I also worry about civil liberties. Like the first view of the Act described above, I am – to a small degree – comfortable with the loss of some privacy if it helps deter another terrorist attack. But I’m more firmly in the second view, and despite the New York Times article asserting that the FBI’s use of those three provisions has not been as extensive as one might think, I am still wary of abuse. I am wary about the civil rights of individuals being protected in the course of the investigation; I fear racial profiling (Kleiner, 2010).
I do appreciate the time that is saved by things like the “roving wiretaps” – I’m fine with that. That seems efficient and makes sense. I’m less comfortable with the second provision in which tangible things can be seized with what appears like very little justification. I’m comfortable with the “lone wolf” provision as well, as individuals like the Unabomber clearly indicate that terrorists don’t have to be in groups in order to accomplish their goals. Those lone wolves have the potential to be as deadly and hard to track as terrorist organizations are.

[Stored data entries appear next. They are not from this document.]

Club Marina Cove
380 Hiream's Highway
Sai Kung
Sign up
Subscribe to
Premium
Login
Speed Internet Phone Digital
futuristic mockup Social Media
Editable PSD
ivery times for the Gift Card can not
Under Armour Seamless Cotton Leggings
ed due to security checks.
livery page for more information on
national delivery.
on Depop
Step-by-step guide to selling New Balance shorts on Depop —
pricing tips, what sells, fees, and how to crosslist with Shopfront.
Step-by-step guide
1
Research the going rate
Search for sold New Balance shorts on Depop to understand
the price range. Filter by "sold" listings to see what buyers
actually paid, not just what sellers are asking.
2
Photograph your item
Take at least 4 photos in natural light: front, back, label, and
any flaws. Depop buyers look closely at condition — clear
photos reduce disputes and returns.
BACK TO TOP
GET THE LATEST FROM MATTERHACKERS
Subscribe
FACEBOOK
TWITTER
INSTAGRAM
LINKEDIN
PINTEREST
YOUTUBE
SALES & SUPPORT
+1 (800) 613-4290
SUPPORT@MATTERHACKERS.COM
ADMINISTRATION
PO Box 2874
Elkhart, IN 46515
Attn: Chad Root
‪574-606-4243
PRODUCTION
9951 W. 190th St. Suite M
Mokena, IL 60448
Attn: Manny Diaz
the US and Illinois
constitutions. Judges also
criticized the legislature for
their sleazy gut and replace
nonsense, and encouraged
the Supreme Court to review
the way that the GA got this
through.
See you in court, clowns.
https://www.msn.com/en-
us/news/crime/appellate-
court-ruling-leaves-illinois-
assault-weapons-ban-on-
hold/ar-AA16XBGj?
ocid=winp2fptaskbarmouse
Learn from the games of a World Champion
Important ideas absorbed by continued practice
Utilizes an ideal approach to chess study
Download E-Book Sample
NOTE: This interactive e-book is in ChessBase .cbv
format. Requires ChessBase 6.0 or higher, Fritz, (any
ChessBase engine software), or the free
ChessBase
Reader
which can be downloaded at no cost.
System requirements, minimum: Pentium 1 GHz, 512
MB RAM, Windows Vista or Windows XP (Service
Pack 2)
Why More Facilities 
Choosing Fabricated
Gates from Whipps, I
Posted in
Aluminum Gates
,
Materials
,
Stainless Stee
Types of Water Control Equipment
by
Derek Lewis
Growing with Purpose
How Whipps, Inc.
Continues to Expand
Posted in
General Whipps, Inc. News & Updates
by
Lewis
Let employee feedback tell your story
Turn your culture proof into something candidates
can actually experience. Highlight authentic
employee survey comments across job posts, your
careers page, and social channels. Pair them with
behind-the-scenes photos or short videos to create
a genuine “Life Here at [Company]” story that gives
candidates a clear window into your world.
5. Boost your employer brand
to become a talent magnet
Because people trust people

I have a much better understanding of the Patriot Act now than I did before I read the two articles. I feel less intimidated and worried about my privacy being invaded. Notice I said “less intimidated and worried” – I still feel that way. I must reiterate: I am concerned about the lack of more meaningful oversight with regard to the Patriot Act. It would be very easy to abuse the powers that the Act grants the FBI and law enforcement. One hopes that those who swear to serve and protect will do just that – serve and protect – but in the fervor to eradicate potential terrorist threats, I’m afraid it would be easy to forget the protect part. So far, I have not heard about any significant cases of rights violations as a result of the Patriot Act, but that does not mean it can’t still happen. Let’s hope it never does.
- Banks, C. P. (2010). Security and freedom after September 11. Public Integrity, 13(1), 5-24. doi:10.2753/PIN1099-9922130101
- Greenberg, I. (2011). The FBI and the making of the terrorist threat. Radical History Review (111), 35-50. doi:10.1215/01636545-1268686
- Kleiner, Y. S. (2010). Racial profiling in the name of national security: Protecting minority travellers’ civil liberties in the age of terrorism. Boston College Third World Law Journal, 30(1), 103-144.